Published 02/09/2025, 07:14
Nexteq seeks shareholder approval for 10% share buyback program

LONDON - Nexteq plc (AIM:NXQ), a technology solutions provider to selected industrial markets, announced Tuesday it has called a General Meeting for September 18 to seek shareholder approval for a share buyback program and a Rule 9 waiver under the Takeover Code.

The company is requesting authorization to repurchase up to 10% of its issued share capital, representing approximately 5.99 million ordinary shares. This follows the completion of its previous buyback program in March 2025, when the company purchased the full 6.65 million shares authorized at its April 2024 general meeting.

The proposed buyback would allow Nexteq to purchase shares at prices no less than their nominal value of 0.1 pence and no higher than 5% above the average closing middle market quotations for the five preceding business days.

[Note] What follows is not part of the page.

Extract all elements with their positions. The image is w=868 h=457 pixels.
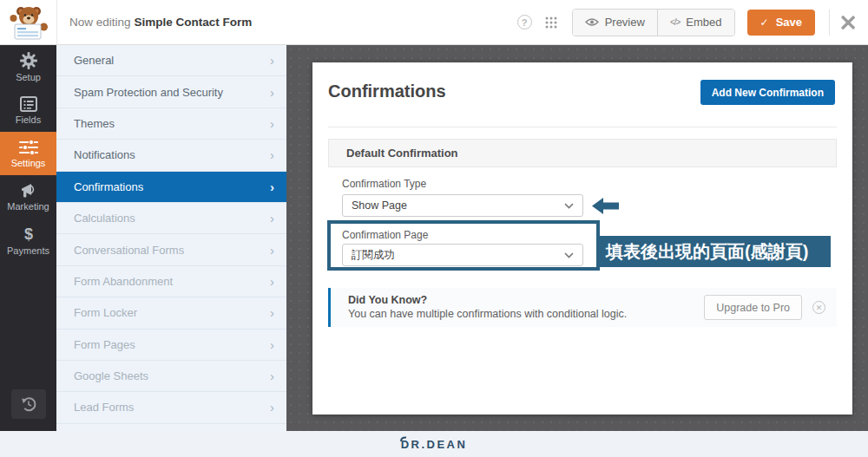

A key consideration for shareholders is the potential increase in voting rights held by the company’s "Concert Party" - a group including Nicholas Jarmany, Gary Mullins, and other related individuals and entities. Their combined stake could increase from 37.06% to approximately 41.18% if the full buyback authority is utilized.

The Takeover Panel has agreed to waive the obligation for the Concert Party to make a general offer to all shareholders that would normally be required under Rule 9 of the Takeover Code when a party’s voting rights exceed 30%, subject to approval by independent shareholders.

In its July trading update, Nexteq stated it remains confident in meeting market expectations for 2025, with second-half revenues expected to exceed first-half figures.

The company cited its strong cash position as justification for the buyback program, which it believes will enhance earnings per share and provide shareholders with flexibility to realize value in their holdings.

The information is based on a press release statement from Nexteq.